On 04/03/2017 11:25 PM, NeilBrown wrote:
> On Mon, Apr 03 2017, Michael Wang wrote:
> 
>> blk_attempt_plug_merge() try to merge bio into request and chain them
>> by 'bi_next', while after the bio is done inside request, we forgot to
>> reset the 'bi_next'.
>>
>> This lead into BUG while removing all the underlying devices from md-raid1,
>> the bio once go through:
>>
>>   md_do_sync()
>>     sync_request()
>>       generic_make_request()
> 
> This is a read request from the "first" device.
> 
>>         blk_queue_bio()
>>           blk_attempt_plug_merge()
>>             CHAINED HERE
>>
>> will keep chained and reused by:
>>
>>   raid1d()
>>     sync_request_write()
>>       generic_make_request()
> 
> This is a write request to some other device, isn't it?
> 
> If sync_request_write() is using a bio that has already been used, it
> should call bio_reset() and fill in the details again.
> However I don't see how that would happen.
> Can you give specific details on the situation that triggers the bug?

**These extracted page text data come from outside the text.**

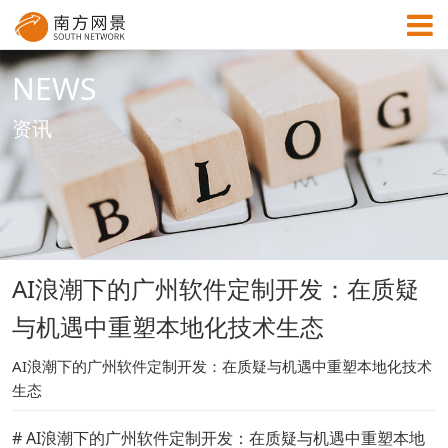
NEWS
MENU
资讯
首页
成功案例
AI浪潮下的广州软件定制开发：在质疑
解决方案
与机遇中重塑本地化技术生态
资讯中心
AI浪潮下的广州软件定制开发：在质疑与机遇中重塑本地化技术
生态
关于网景
# AI浪潮下的广州软件定制开发：在质疑与机遇中重塑本地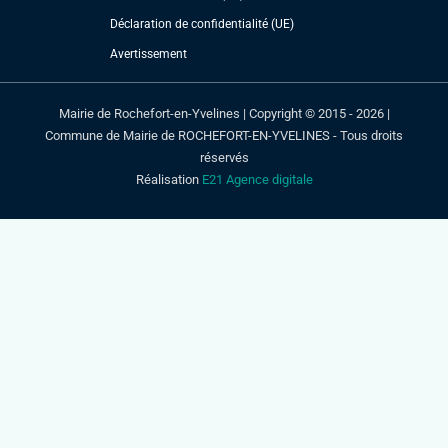
Déclaration de confidentialité (UE)
Avertissement
Mairie de Rochefort-en-Yvelines | Copyright © 2015 - 2026 |
Commune de Mairie de ROCHEFORT-EN-YVELINES - Tous droits
réservés
Réalisation
E21 Agence digitale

We have storage side mapping lv through scst to server, on server side
we assemble them into multipath device, and then assemble these dm into
two raid1.

The test is firstly do mkfs.ext4 on raid1 then start fio on it, on storage
side we unmap all the lv (could during mkfs or fio), then on server side
we hit the BUG (reproducible).

The path of bio was confirmed by add tracing, it is reused in sync_request_write()
with 'bi_next' once chained inside blk_attempt_plug_merge().

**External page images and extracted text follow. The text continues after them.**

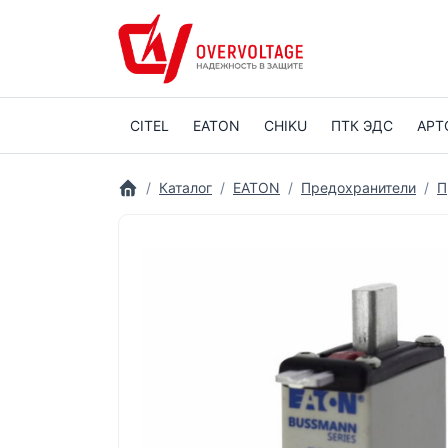
CITEL
EATON
CHIKU
ПТК ЭДС
АРТ
Каталог
EATON
Предохранители
П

We also tried to reset the bi_next inside sync_request_write() before
generic_make_request() which also works.

The testing was done with 4.4, but we found upstream also left bi_next
chained after done in request, thus we post this RFC.

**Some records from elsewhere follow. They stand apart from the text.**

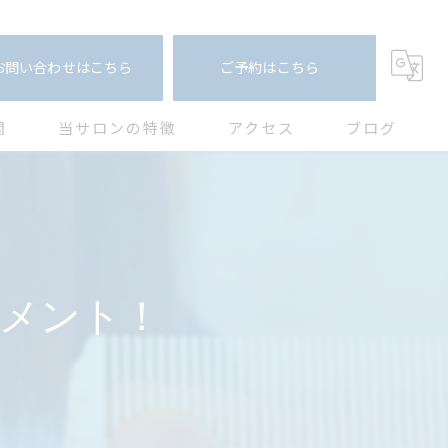
お問い合わせはこちら
ご予約はこちら
問
当サロンの特徴
アクセス
ブログ
カット
コラム
カラー
白髪ぼかし
メント！
トリートメント
縮毛矯正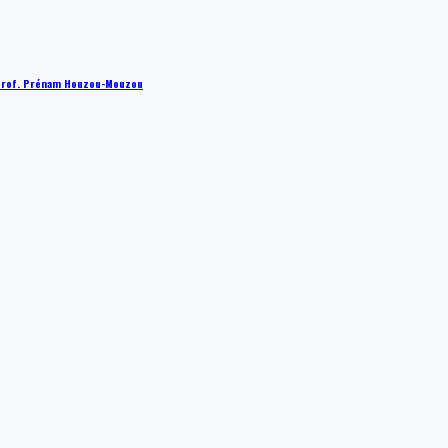
 : Prof. Prénam Houzou-Mouzou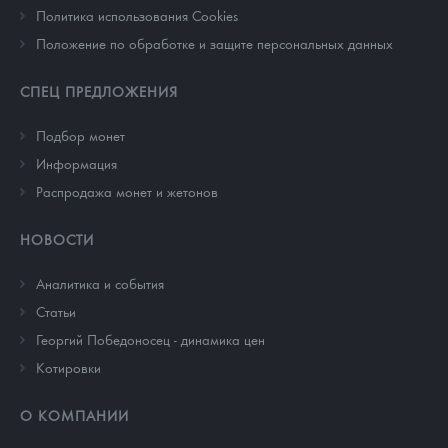
Политика использования Cookies
Положение по обработке и защите персональных данных
СПЕЦ ПРЕДЛОЖЕНИЯ
Подбор монет
Информация
Распродажа монет и жетонов
НОВОСТИ
Аналитика и события
Cтатьи
Георгий Победоносец - динамика цен
Котировки
О КОМПАНИИ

Regarding raid1, we haven't found the place on path where the bio was
reset... where does it supposed to be?

BTW the fix_sync_read_error() also invoked and succeed before trigger
the BUG.

Regards,
Michael Wang

> 
> Thanks,
> NeilBrown
> 
> 
>>         BUG_ON(bio->bi_next)
>>
>> After reset the 'bi_next' this can no longer happen.
>>
>> Signed-off-by: Michael Wang <yun.wang@profitbricks.com>
>> ---
>>  block/blk-core.c | 4 +++-
>>  1 file changed, 3 insertions(+), 1 deletion(-)
>>
>> diff --git a/block/blk-core.c b/block/blk-core.c
>> index 43b7d06..91223b2 100644
>> --- a/block/blk-core.c
>> +++ b/block/blk-core.c
>> @@ -2619,8 +2619,10 @@ bool blk_update_request(struct request *req, int error, unsigned int nr_bytes)
>>                 struct bio *bio = req->bio;
>>                 unsigned bio_bytes = min(bio->bi_iter.bi_size, nr_bytes);
>>
>> -               if (bio_bytes == bio->bi_iter.bi_size)
>> +               if (bio_bytes == bio->bi_iter.bi_size) {
>>                         req->bio = bio->bi_next;
>> +                       bio->bi_next = NULL;
>> +               }
>>
>>                 req_bio_endio(req, bio, bio_bytes, error);
>>
>> -- 
>> 2.5.0